She came out as trans in August 2018, when she was a student working at the university, and she said her family did not support her in this. She doesn’t like to dwell on it, because too often trans people’s stories are defined by their trauma, and not enough by the community and family that they choose, she said, pointing to Reed and her 8-year-old son.

Rep. Zooey Zephyr and fiancée Erin Reed at Gild in Missoula, Mont., on Aug. 9, 2023, where she held her election night watch party in November.
Rep. Zooey Zephyr and fiancée, Erin Reed, at Gild in Missoula, Mont., on Aug. 9. Rebecca Stumpf for NBC News

When her family didn’t support her, she said, Missoula embraced her and took care of her. She taught lindy hop swing dance classes downtown, where she said her students were always supportive. 

Emily Weiler was one of those students. She met Zephyr in 2017, shortly before she came out as trans, and the two teamed up for a Missoula dance competition. 

“She radiates now in a way that she didn’t before, when she wasn’t fully herself, and it’s been a wonderful transformation to watch,” Weiler said. 

‘She wasn’t going to ever go quietly’

Zephyr said she decided to run for office in 2021, after two bills targeting transgender people passed the House by one vote. She had nearly completed her master’s degree, and her adviser told her she could put it on hold for as long as she needed to.

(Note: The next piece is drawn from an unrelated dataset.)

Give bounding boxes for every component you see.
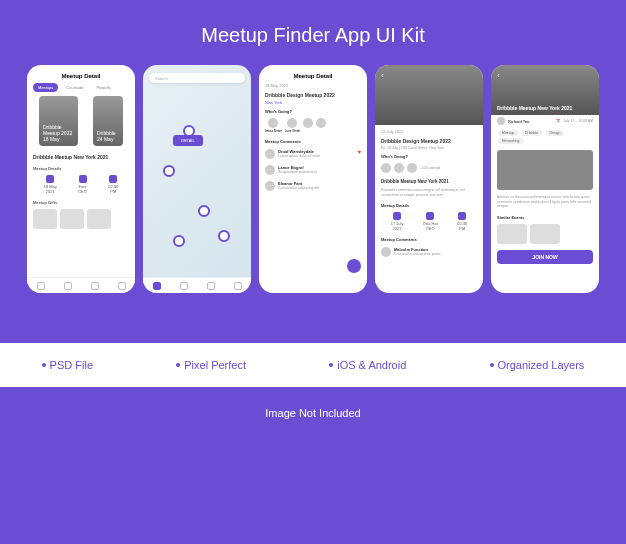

Weiler said she was excited when Zephyr decided to run for House District 100, which at the time included an area southwest of downtown Missoula and west of the University of Montana, and represented just under 12,000 Montanans, though there has been redistricting since.

“She’s always been one to put her money where her mouth is,” Weiler said. “She was very much the type of person that wanted to leave a lasting impression out there. She wasn’t going to ever go quietly. She would be known.”

In November, Zephyr defeated her Republican opponent with 80% of the vote in the liberal district.

She held her election night watch party at Gild, a three-story bar in Missoula with wooden booths downstairs and mid-century modern decor upstairs. It was the first place Zephyr dressed feminine in public. The basement is an arcade, where Zephyr, a former competitive video game player, enjoys playing the Nintendo game “Super Smash Bros.”